Burger King, with the support of Coca-Cola and Dr Pepper, responded that the NFA lawsuit is without merit, that they have the right under their agreements to reallocate the soft drink ad funds. BKC wants to use the monies for marketing and other promotional purposes.

On May 26, Burger King then issued a "Show of Support" memorandum and survey concerning the company’s fiscal year 2010 Leadership Plan, encouraging franchisees to vote “yes” on the marketing program to promote its Iron Man 2 Gaming Event. And the company asked franchise owners to provide their positive show of support for the plan “in its entirety.” 

But it looked to some like BKC was using foul play to get franchisees to release their soda rebate to the company. After the Burger King memorandum went out, the NFA immediately issued a notice to franchisees that it had come to their attention that Burger King’s request was a “deceptive attempt to induce franchisees into supporting the entirety of its plan to divert the substantial portion of the soft drink operating fund to its own designated use.
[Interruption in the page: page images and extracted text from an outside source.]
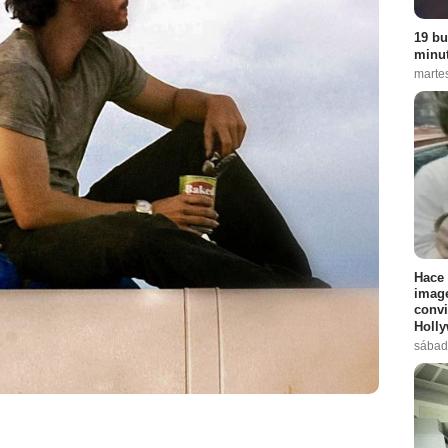
19 bu
minut
martes
Hace 
image
convi
Holl
sábad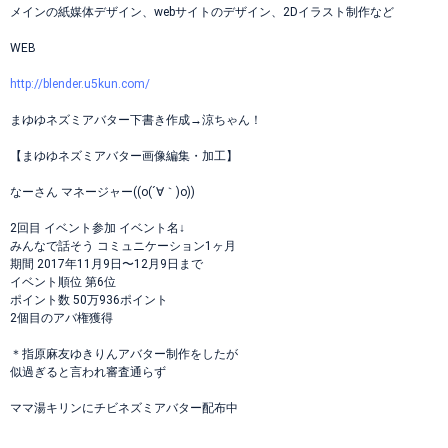
メインの紙媒体デザイン、webサイトのデザイン、2Dイラスト制作など
WEB
http://blender.u5kun.com/
まゆゆネズミアバター下書き作成→涼ちゃん！
【まゆゆネズミアバター画像編集・加工】
なーさん マネージャー((o(´∀｀)o))
2回目 イベント参加 イベント名↓
みんなで話そう コミュニケーション1ヶ月
期間 2017年11月9日〜12月9日まで
イベント順位 第6位
ポイント数 50万936ポイント
2個目のアバ権獲得
＊指原麻友ゆきりんアバター制作をしたが
似過ぎると言われ審査通らず
ママ湯キリンにチビネズミアバター配布中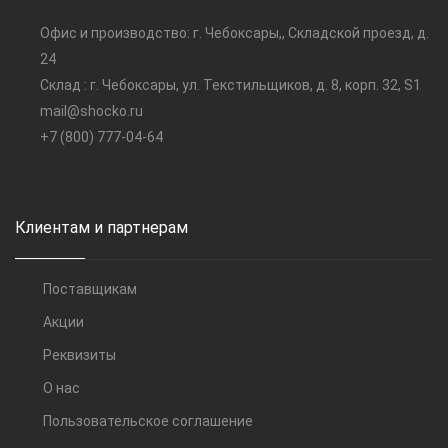
Офис и производство: г. Чебоксары,, Складской проезд, д.
24
Склад : г. Чебоксары, ул. Текстильщиков, д. 8, корп. 32, S1
mail@shocko.ru
+7 (800) 777-04-64
Клиентам и партнерам
Поставщикам
Акции
Реквизиты
О нас
Пользовательское соглашение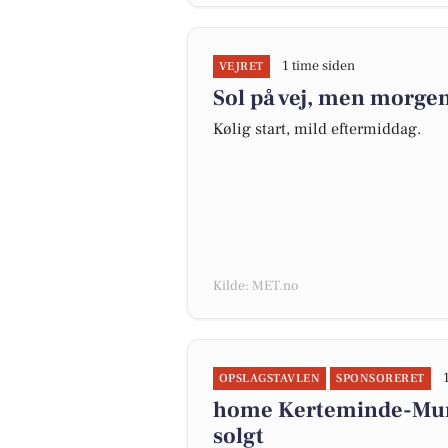
1 time siden
VEJRET
Sol på vej, men morgen
Kølig start, mild eftermiddag.
Kilde: MET.no
OPSLAGSTAVLEN
SPONSORERET
home Kerteminde-Mun
solgt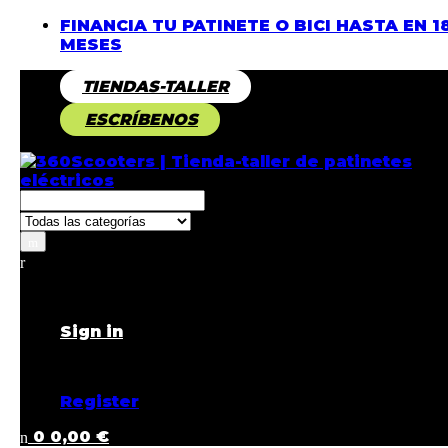
FINANCIA TU PATINETE O BICI HASTA EN 1
MESES
TIENDAS-TALLER
ESCRÍBENOS
Returning Customer ?
Sign in
Don't have an account ?
Register
0
0,00
€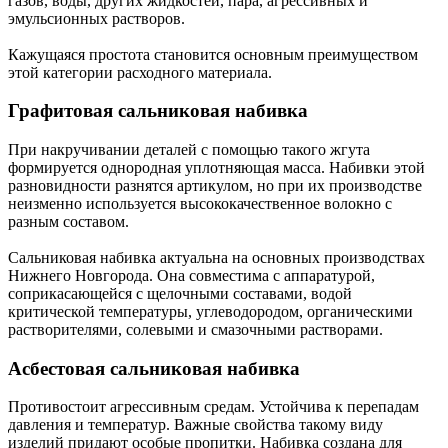
газов, воды, других жидкостей, пара, агрессивных и
эмульсионных растворов.
Кажущаяся простота становится основным преимуществом
этой категории расходного материала.
Графитовая сальниковая набивка
При накручивании деталей с помощью такого жгута
формируется однородная уплотняющая масса. Набивки этой
разновидности разнятся артикулом, но при их производстве
неизменно используется высококачественное волокно с
разным составом.
Сальниковая набивка актуальна на основных производствах
Нижнего Новгорода. Она совместима с аппаратурой,
соприкасающейся с щелочными составами, водой
критической температуры, углеводородом, органическими
растворителями, солевыми и смазочными растворами.
Асбестовая сальниковая набивка
Противостоит агрессивным средам. Устойчива к перепадам
давления и температур. Важные свойства такому виду
изделий придают особые пропитки. Набивка создана для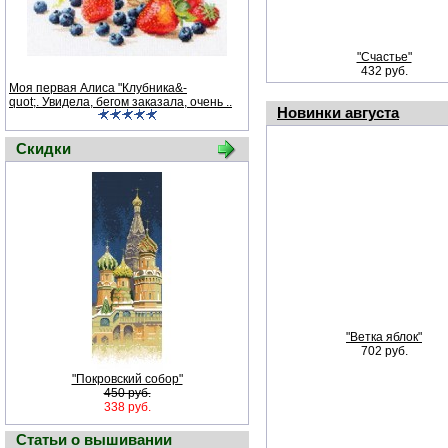
"Счастье"
432 руб.
Моя первая Алиса "Клубника&-
quot;. Увидела, бегом заказала, очень ..
Новинки августа
Скидки
"Ветка яблок"
702 руб.
"Покровский собор"
450 руб.
338 руб.
Статьи о вышивании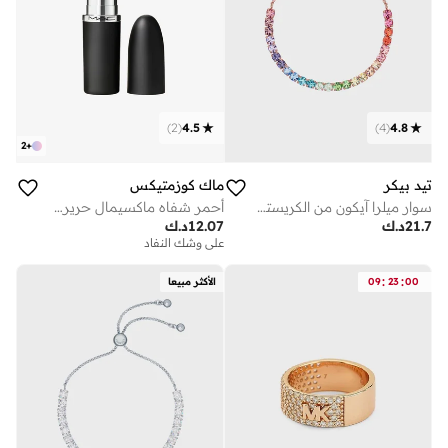
)
2
(
4.5
)
4
(
4.8
2
+
تيد بيكر
ماك كوزمتيكس
سوار ميلرا آيكون من الكريستال مع قطعة متحركة لضبط المقاس
أحمر شفاه ماكسيمال حريري غير لامع - جو ريترو
21.7
د.ك
12.07
د.ك
على وشك النفاد
:
:
00
23
09
الأكثر مبيعا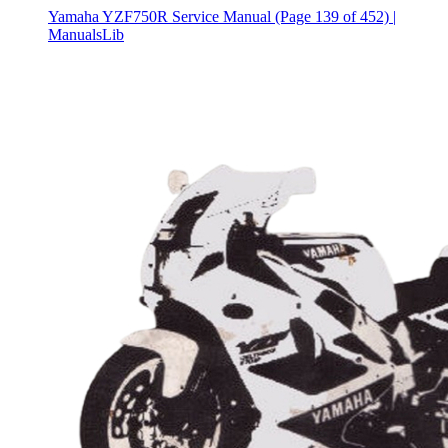
Yamaha YZF750R Service Manual (Page 139 of 452) |
ManualsLib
NFA Chairman William A. Harloe strongly stated in a memo titled, “Do Not be Fooled: May 27 Memo Further Evidence of BKC’s Deceptive Tactics,” that the message from Burger King’s president is completely contrary to what he said in at least two conversations with franchisees. “. . . his statements serve only to further mislead the franchisees on the issue and its implications.”

Now in a rush to put a new marketing strategy together, Russell Klein, Burger King’s president of global marketing strategy & innovation, also announced in his June 2 memo that in an effort to stay on track for the most critical near-term elements of the Fiscal 2010 Leadership Plan, Burger King has carved out a new program totally separate and apart from the other initiatives previously included.  He asked franchisees to review the latest direct mail program and vote by 5 p.m. EST on Friday, June 5, in order to meet requirements for fall, necessary to help stimulate restaurant traffic in this increasingly competitive environment.

On the same day Klein sent out his announcement conceding to defeat of the pending Leadership Plan, Harloe addressed his NFA members:

“On behalf of all franchisees, thank you for voting in the recent Show of Support. Your overwhelming support and solidarity concerning protecting your rights to your ROF was heard loud and clear, leading to the withdrawal of this plan.

Meanwhile, we are still waiting for our franchisor and our soft drink partners to respond to our requests that franchisees be treated as full partners on decisions concerning our ROF and on other initiatives.

Thank you again for your continued support of the NFA ensuring that your voice continues to be heard concerning your rights to your ROF. We will be vigilant on any additional attempts by BKC to seize our ROF monies and we will continue to communicate with you as the situation warrants.”

Prior to publishing, Blue MauMau had not confirmed whether the latest vote carried on the new, ADVO alternate marketing initiative.